Page-level text extractions
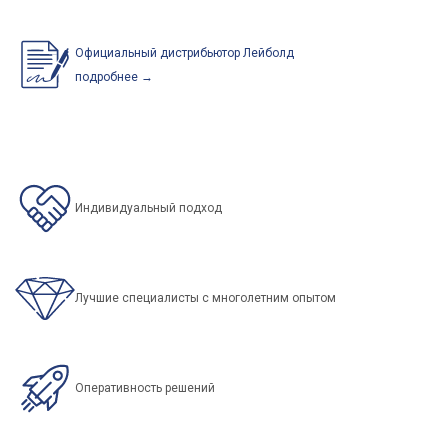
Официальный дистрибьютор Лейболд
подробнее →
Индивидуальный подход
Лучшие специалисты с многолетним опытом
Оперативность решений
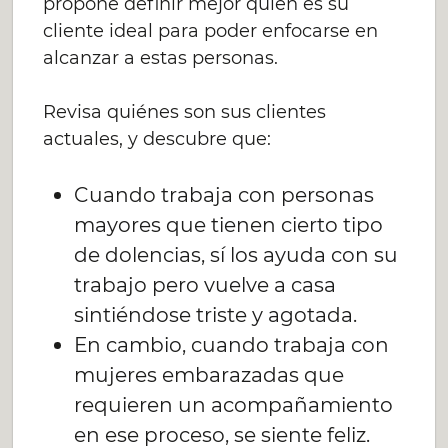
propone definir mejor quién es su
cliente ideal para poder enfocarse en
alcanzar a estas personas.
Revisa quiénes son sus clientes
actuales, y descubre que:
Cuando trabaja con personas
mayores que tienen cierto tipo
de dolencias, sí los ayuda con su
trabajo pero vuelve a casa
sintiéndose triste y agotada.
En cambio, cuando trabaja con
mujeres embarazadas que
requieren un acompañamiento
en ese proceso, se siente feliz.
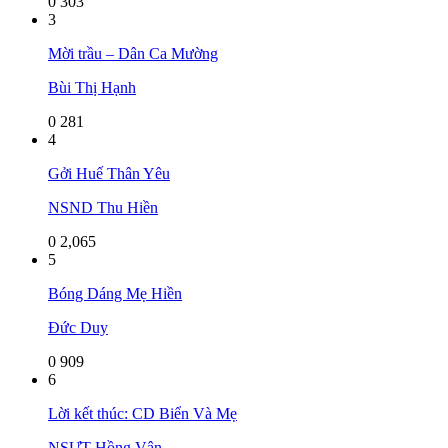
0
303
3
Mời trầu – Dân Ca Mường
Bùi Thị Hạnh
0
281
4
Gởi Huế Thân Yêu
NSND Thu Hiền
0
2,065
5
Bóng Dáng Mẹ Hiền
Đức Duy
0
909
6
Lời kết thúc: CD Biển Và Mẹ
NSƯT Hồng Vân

...

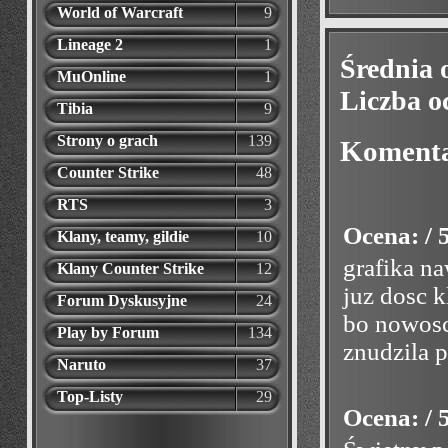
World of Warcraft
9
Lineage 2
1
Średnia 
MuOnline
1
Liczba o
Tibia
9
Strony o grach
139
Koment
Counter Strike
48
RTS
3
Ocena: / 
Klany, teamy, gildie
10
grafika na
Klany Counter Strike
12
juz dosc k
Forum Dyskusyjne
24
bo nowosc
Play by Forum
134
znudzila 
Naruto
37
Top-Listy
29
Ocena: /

- **ABOUT THIS TASK**
Would you write out exactly the lines above, starting at the line containing "en ese proceso, se siente feliz." and stopping after the line containing "NSƯT Hồng Vân"? Omit the pictures.

- **THE ANSWER**
en ese proceso, se siente feliz.
0
303
3
Mời trầu – Dân Ca Mường
Bùi Thị Hạnh
0
281
4
Gởi Huế Thân Yêu
NSND Thu Hiền
0
2,065
5
Bóng Dáng Mẹ Hiền
Đức Duy
0
909
6
Lời kết thúc: CD Biển Và Mẹ
NSƯT Hồng Vân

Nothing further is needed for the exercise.